Süddeutsche Zeitung: Bulgaria's Bansko - Monopoly in the Snow

Photo by BGNES

Munich-based daily Süddeutsche Zeitung has devoted an article to the controversy surrounding the plans for the construction of a second gondola lift in the Bulgarian ski resort of Bansko.

In a publication dated February 23, 2015 by Florian Sanktjohanser, the German daily presents the positions of both proponents and opponents of the expansion of the ski facilities in Bansko.

Ivan Obreykov, Marketing Director of the Bansko Ski Zone, is quoted as saying that environmentalists "are opposed to everything" and that they see a people-free mountain as the best case scenario.

In his words, the ski runs are crammed with up to 10 000 local and foreign skiers and snowboarders on weekends, with the ski zone fit to accommodate 6000-7000 visitors and the gondola lift having a capacity of up to 2400 skiers per hour.

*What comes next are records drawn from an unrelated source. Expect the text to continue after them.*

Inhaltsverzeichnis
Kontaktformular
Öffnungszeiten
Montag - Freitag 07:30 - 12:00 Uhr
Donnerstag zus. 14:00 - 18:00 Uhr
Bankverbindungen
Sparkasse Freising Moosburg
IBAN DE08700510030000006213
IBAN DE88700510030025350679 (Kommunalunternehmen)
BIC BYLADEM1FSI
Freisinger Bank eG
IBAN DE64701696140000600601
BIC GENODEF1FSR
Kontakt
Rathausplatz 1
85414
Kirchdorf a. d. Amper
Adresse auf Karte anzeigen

He says that tourists sometimes have to stand in a queue for 3-4 hours in sub-zero temperatures.

Obreykov informs that the problem of congestion at the base station has not been eliminated despite the launch of buses to carry tourists up the mountain in 2014.

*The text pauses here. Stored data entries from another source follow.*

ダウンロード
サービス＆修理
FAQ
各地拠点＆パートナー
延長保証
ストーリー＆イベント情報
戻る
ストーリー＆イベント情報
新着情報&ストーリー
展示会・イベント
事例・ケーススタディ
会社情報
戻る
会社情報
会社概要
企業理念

"This is why we need a second gondola lift and more ski runs," Obreykov declares.

According to Katerina Rakovska from the den World Wide Fund for Nature (WWF), however, the striving for more hotels, more lifts, and more skiers creates a vicious circle.

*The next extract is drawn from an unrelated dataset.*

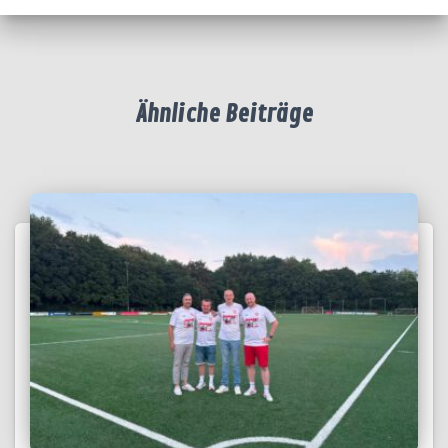
Ähnliche Beiträge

WWF Bulgaria is part of a coalition of NGOs and civic groups called "For the Nature" that has been fighting against the expansion of the ski zone for years, SDZ informs.

The conflict between environmentalists and the Yulen company, concession-holder of ski facilities in Bansko, is traced back to 2000 and the plans of the firm to make Bansko the biggest ski zone in the country.